Da ist zunächst das Interview von mit Tim Renner, das die Sendung von Brigitte Baetz im Programm "Markt und Medien" des Deutschlandfunks vom 23. April 2011 ab 17.05 Uhr einleitet. Er ist auch im weiteren Verlauf der Sendung noch mehrfach zu hören.

Und nicht nur deshalb wird ausdrücklich empfohlen, sich diese Sendung nochmals als Ganzes anzuhören. Brigitte Baetz macht den fast unmöglichen Versuch, in 25 Minuten einen Rundum-Einblick in die aktuellen Entwicklungen und Diskussionen zu geben und ist zumindest daran nicht gescheitert.

Die also insgesamt empfehlenswerte Sendung liegt auf der DLF-Webseite als Podcast unter dem Link http://ondemand-mp3.dradio.de/file/dradio/2011/04/23/dlf_20110423_1705_20d7f70f.mp3 auf und kann daher auch an dieser Stelle nachgehört werden.

Sie weist in diesem Zusammenhang sogleich auf ein Buch hin, dass die beiden Renner Brüder Tim Kai-Hinrich Renner unter dem Titel : "Digital ist besser. Warum das Abendland auch durch das Internet nicht untergehen wird." im Campus Verlag, Frankfurt am Main 2011, 246 Seiten, zum Preis von 22 Euro feilbieten.

Dazu finden im unmittelbar zeitlichen Umfeld dieser Sendung mehrere - eher kritische Stimmen - die hier ebenfalls zitiert bzw. zumindest angetextet werden sollen:

Vera Linß am 15. April 2011 im Radiofeuilleton von Deutschlandradio Kultur:
"Der Neuigkeitswert ist gleich Null"

Doch die Rezepte, die die Brüder dagegen vorschlagen, sind zwar nicht falsch, aber eben auch nicht neu: etwa eine Internet-Flatrate oder vereinfachte Downloadmöglichkeiten, die es dem User erleichtern, schnell, unkompliziert und kostengünstig an gewünschte Inhalte zu gelangen.
Was fehlt, sind Impulse, die darüber hinausgehen. Schade, denn die werden dringend von allen erwartet, die auch digital auf Qualitätsinhalte nicht verzichten wollen.
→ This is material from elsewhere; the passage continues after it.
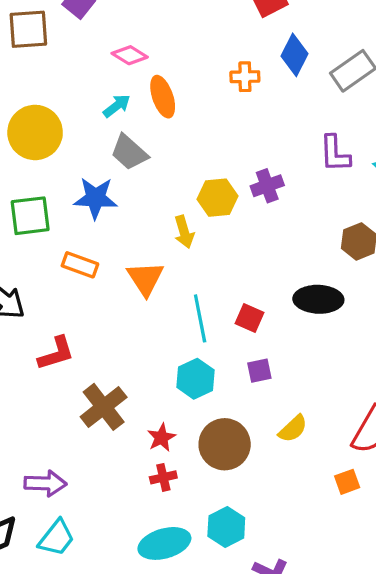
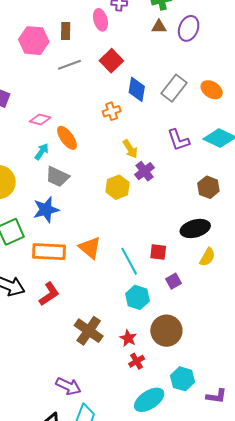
yellow arrow: (184, 232) -> (130, 149), moved
orange rectangle: (80, 265) -> (49, 252), size x1.5
red L-shape: (56, 353) -> (49, 294), moved
yellow semicircle: (293, 429) -> (207, 257), moved
purple arrow: (45, 483) -> (68, 386), turned 40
Weitere Rezensionshinweis - u.a. auf die Kritik von Steffen Könau in der Frankfurter Rundschau vom 15. März und mit einem Beitrag von Jan Füchtjohann in der Süddeutschen Zeitung vom 21. März 2011 - gibt es auf der Perlentaucher.de-Bücherseite:
http://www.perlentaucher.de/buch/36014.html

Etwas freundlicher geht Thomas Knüwer in seinem Notizen aus dem Medienalltag "Indiskretion Ehrensache" mit den beiden Autoren um.
Er schreibt am 15. März 2011 über die "Generation Medienwandel":

Gewinn bringend sind die Erkenntnisse der Renners insgesamt aber schon – für jene, die sich bisher nicht extrem intensiv mit dem Medienwandel auseinandergesetzt haben. Die Renners wissen, worüber sie schreiben.
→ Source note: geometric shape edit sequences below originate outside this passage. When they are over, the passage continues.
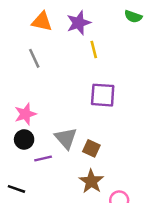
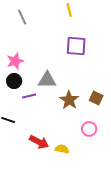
gray triangle: (66, 138) -> (47, 80), turned -48
brown square: (91, 148) -> (96, 98), moved
brown star: (91, 181) -> (69, 100), moved

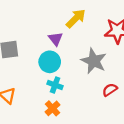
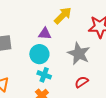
purple triangle: (56, 39) -> (45, 34), turned -48
red semicircle: (110, 90) -> (82, 82), moved

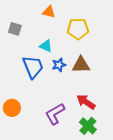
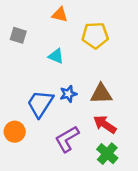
blue star: (59, 65) -> (68, 94), moved
brown triangle: (81, 65) -> (101, 94), moved
blue trapezoid: (33, 67) -> (40, 104), moved, turned -125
Und: Wer es sich mit Niemandem verderben will, der macht es so wie die Computerwoche vom 8. März 2011, verweist auf die dpa und schreibt:

Mal unterhaltsam, mal polemisch stellen die beiden Autoren ihre Sicht auf das Netz dar. Sie erwähnen auch potenziell gefährliche Entwicklungen wie die zunehmende Marktmacht einzelner Unternehmen, resümieren aber zuversichtlich: Letztlich liege es in der Hand der Nutzer, was aus dem Netz werde.